FoxxyBrown1111 wrote:In the wider sense of the topic... a must see:

https://www.youtube.com/watch?v=b1XGPvbWn0A

Some of the best comments below this video, in my opinion:

"Anyone who donated is a moron. Simple as that."

And: "Since when is "How you doing today?" ,"How are you this morning?" , "Have a nice evening." , " Hello, goodmorning. God bless you. Have a good day alright? " ," Whats up miss?", and " Have a nice evening darling." harassment? This is total bull****. And that's coming from a woman herself"

And:
"I love the look of absolute disdain on her face, I can just imagine her thought process, "Ugh, all these mysoginistic men offering me compliments and well wishes. Sexist pigs noticing my beautiful hair, clear skin, and shapely figure, clearly I am the most oppressed and discriminated person in the world!"
Meanwhile, Meghna, a textile worker in Bangladesh, is finishing up her sixteen hour shift at the shirt factory; she received approximately 1.25 US dollars in return for her labor, and will likely go without supper tonight so that her four children can eat."

---------------

Oh you brutally sick femi-nazis. Why don´t you hide in the Sahara or Gobi? Nobody talks to you. And you have great free space for all your gender-mainstream experiments. But how you make it to the next generation of femi-nazis? Sex with aliens? Or "only" sperm-banks from men you hate so much? You are such hypocrities...

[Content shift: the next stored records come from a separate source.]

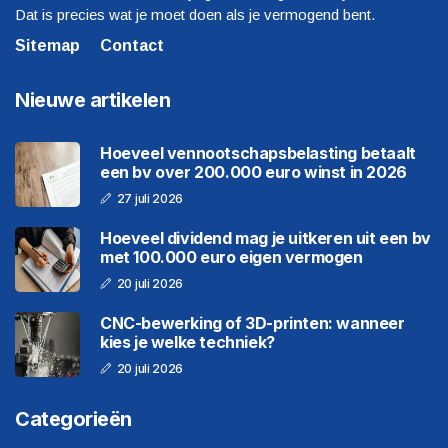
Dat is precies wat je moet doen als je vermogend bent.
Sitemap
Contact
Nieuwe artikelen
Hoeveel vennootschapsbelasting betaalt
een bv over 200.000 euro winst in 2026
27 juli 2026
Hoeveel dividend mag je uitkeren uit een bv
met 100.000 euro eigen vermogen
20 juli 2026
CNC-bewerking of 3D-printen: wanneer
kies je welke techniek?
20 juli 2026
Categorieën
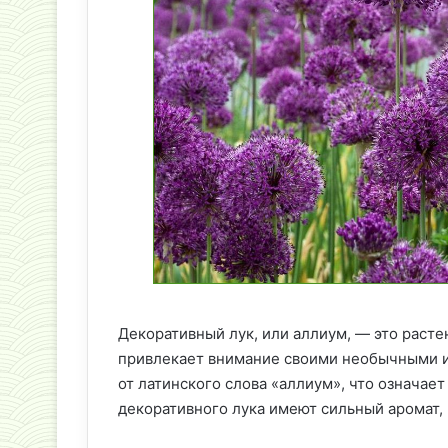
Декоративный лук, или аллиум, — это расте
привлекает внимание своими необычными и
от латинского слова «аллиум», что означает
декоративного лука имеют сильный аромат,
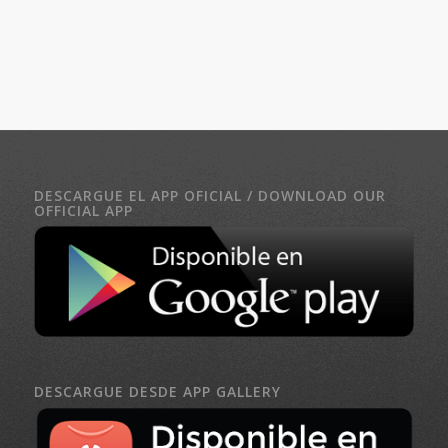
DESCARGUE EL APP OFICIAL / DOWNLOAD OUR
OFFICIAL APP
DESCARGUE DESDE APP GALLERY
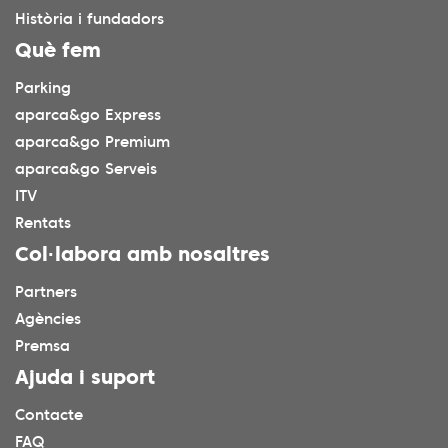
Història i fundadors
Què fem
Parking
aparca&go Express
aparca&go Premium
aparca&go Serveis
ITV
Rentats
Col·labora amb nosaltres
Partners
Agències
Premsa
Ajuda i suport
Contacte
FAQ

Meanwhile women (and others) are raped/sexually assaulted/sexually harrassed everyday and it usually goes unreported.

One day you might have to confront it too. Who knows. If you ever have a woman, crying and shaking, say "I think I was raped last night" to you and you stick around for the fall-out you might think differently. Of course, unless they've been beaten up, nothing usually happens and the woman is left, traumatized, searching for meaning having experienced something she has no frame of reference for and the general culture would rather ignore.
7-11 becomes a convenience store...and the ancient Egyptians wept.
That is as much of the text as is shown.